19 Mart 2013
İktidar ile
onun emrindeki polis, savcı ve yargıçların el birliği ile ulusalcı cepheyi
çökertme savaşında esir alınan vatanseverler için savcılar ömür boyu esaret
süresi istendi.
Sömürgeci
devletlere karşı bir kurtuluş savaşı vererek kurulan ve devrimler ile köhne ve
yıkılmış bir imparatorluğun küllerinden yaratılan çağdaş modern Türkiye
Cumhuriyeti maalesef bugün yıkılmakta.
Ve yine maalesef bu yıkım dünyaya egemen olan sömürgeci güçlerin uşağı olan bir
iktidar ve onun içteki yardakçıları tarafından, bu cumhuriyetin koruyucuları
sırtlarından bıçaklanarak gerçekleştirilmekte.

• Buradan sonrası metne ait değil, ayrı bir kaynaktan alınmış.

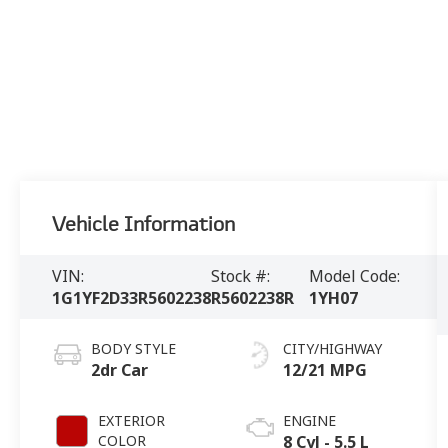
Vehicle Information
VIN:
Stock #:
Model Code:
1G1YF2D33R5602238
R5602238R
1YH07
BODY STYLE
CITY/HIGHWAY
2dr Car
12/21 MPG
EXTERIOR
ENGINE
COLOR
8 Cyl - 5.5 L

Bu ülkenin götürülmek istendiği
yer parçalanmış bir vatan, bölünmüş bir millet, demokrasinin olmadığı bir
otoriter yönetim, evrensel değil şeriyat hükümlerinin yer aldığı bir hukuk,
vatanı için değil ABD’nin arzuları doğrultusunda savaşan bir ordu, adaletin değil
yıkımın emrindeki bir yargı….
Tüm yurtta
ülkemizin götürüldüğü bu yolda bir kurbağa gibi yavaş yavaş pişirilen ve uyuşturulan
halkın bir şekilde daldığı derin uykudan uyandırılması gerekir. Bu uyanış ancak
yine halk içinden gelecek öncüler ile olacaktır. Öncülerin bir şekilde
seslerini bu uyuşuk halka duyurması gerekir.
Silivri’deki
vatanseverler için ömür boyu esaret isteyen işgal savcılarına karşı 19 mart
günü tüm yurtta ve Muğla’da protesto gösterileri yapılmıştır. İlçe örgütümüz de
her eylemde olduğu gibi Muğla’daki gösterilerde yerini almıştır.
Bir günlük bir
süre içerisinde organize olup bir otobüsü doldurarak Muğla’ya giden bizleri Muğla
sınırsızlık meydanında robokoplar karşıladı.
Zamanından önce
geldiğimizden bir süre beklememiz gerekti. Ancak bu süre içinde sadece işçi
partisi değil diğer ulusalcılarında çağrılı olmasına rağmen beklenen kalabalık
maalesef başlangıçta sağlanamadı. Biraz gecikmeli de olsa İşçi partisi, TGB ve ADD temsilcileri konuşmalarını tamamladı.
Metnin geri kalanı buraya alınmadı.